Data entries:
####################

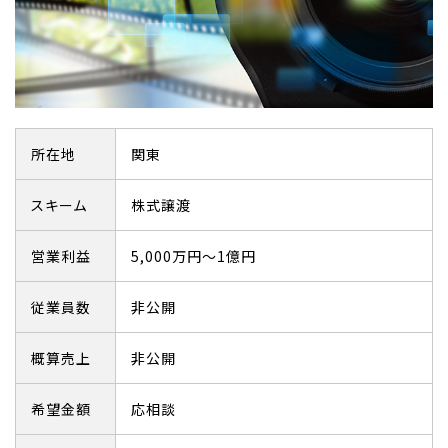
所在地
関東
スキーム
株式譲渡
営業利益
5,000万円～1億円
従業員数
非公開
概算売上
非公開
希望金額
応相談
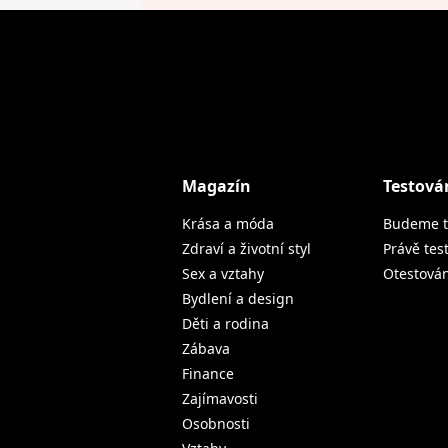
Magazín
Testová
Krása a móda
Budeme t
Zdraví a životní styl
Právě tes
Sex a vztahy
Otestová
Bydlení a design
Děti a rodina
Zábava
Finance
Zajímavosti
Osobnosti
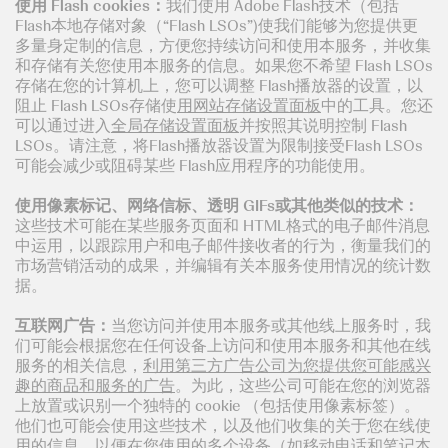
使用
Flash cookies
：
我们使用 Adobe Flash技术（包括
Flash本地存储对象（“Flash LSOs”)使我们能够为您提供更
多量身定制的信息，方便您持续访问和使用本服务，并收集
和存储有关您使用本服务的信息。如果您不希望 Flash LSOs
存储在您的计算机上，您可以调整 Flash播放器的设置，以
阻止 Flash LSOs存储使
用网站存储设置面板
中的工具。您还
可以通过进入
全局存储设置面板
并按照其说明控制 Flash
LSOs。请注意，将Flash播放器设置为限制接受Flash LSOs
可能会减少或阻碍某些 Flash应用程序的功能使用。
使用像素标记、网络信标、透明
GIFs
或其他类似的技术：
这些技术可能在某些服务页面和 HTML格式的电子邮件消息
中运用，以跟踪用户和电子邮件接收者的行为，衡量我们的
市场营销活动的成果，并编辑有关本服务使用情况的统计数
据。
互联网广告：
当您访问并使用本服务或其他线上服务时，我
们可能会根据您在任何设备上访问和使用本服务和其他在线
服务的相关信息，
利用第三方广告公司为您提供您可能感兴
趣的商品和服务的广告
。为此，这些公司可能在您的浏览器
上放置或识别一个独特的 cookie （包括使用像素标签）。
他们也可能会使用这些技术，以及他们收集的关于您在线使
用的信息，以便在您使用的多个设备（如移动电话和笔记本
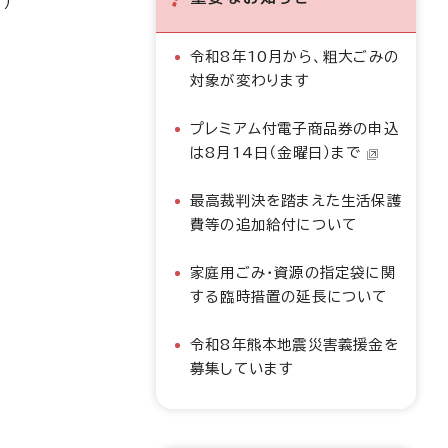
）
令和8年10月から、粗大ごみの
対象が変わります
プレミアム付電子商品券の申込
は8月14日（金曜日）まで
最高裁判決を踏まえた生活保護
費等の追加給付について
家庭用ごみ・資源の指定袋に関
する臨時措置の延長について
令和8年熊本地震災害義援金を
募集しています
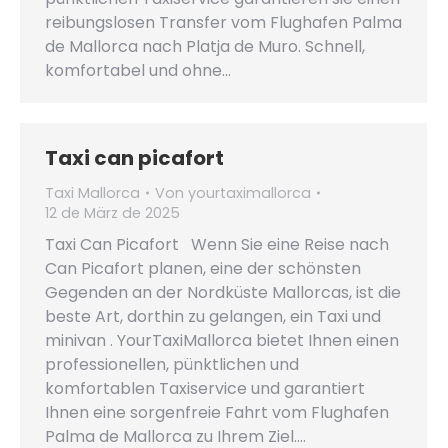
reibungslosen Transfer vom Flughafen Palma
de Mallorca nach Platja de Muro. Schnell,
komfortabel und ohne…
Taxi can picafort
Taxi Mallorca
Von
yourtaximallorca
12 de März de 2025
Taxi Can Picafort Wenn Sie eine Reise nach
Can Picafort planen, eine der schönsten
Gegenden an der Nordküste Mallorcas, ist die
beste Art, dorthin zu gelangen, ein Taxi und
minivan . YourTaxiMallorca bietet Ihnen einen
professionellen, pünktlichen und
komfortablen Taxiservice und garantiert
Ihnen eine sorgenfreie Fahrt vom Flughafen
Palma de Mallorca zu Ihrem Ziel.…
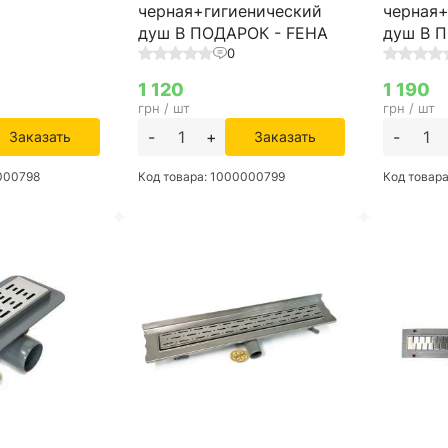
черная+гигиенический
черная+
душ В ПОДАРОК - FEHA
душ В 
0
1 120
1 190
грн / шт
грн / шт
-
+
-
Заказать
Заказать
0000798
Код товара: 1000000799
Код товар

####################

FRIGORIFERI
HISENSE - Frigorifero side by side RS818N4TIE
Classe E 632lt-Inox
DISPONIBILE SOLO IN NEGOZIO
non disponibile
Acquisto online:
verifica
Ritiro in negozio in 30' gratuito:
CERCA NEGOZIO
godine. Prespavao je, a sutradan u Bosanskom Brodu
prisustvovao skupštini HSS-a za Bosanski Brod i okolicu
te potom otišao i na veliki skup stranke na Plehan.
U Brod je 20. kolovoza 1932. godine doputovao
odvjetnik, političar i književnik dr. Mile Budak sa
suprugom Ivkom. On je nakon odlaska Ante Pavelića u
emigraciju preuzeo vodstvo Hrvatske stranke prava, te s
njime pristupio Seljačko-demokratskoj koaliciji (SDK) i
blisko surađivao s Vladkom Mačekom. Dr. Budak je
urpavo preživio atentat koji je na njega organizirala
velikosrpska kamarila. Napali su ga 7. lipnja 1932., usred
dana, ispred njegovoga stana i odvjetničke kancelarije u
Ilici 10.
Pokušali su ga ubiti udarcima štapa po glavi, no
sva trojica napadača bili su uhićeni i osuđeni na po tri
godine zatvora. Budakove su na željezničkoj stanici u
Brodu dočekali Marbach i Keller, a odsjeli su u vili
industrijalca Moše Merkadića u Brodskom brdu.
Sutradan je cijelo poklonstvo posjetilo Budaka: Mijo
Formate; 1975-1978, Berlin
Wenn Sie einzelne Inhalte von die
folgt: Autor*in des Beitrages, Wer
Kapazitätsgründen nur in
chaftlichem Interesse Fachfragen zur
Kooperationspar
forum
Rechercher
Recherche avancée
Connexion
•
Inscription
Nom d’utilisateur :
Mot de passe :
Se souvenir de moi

####################

*EXERCISE INSTRUCTIONS*:
Using the entries above, give back exactly the line containing "folgt: Autor*in des Beitrages, Wer", the line containing "Se souvenir de moi", and every line between them, and nothing else.

*TASK ANSWER*:
folgt: Autor*in des Beitrages, Wer
Kapazitätsgründen nur in
chaftlichem Interesse Fachfragen zur
Kooperationspar
forum
Rechercher
Recherche avancée
Connexion
•
Inscription
Nom d’utilisateur :
Mot de passe :
Se souvenir de moi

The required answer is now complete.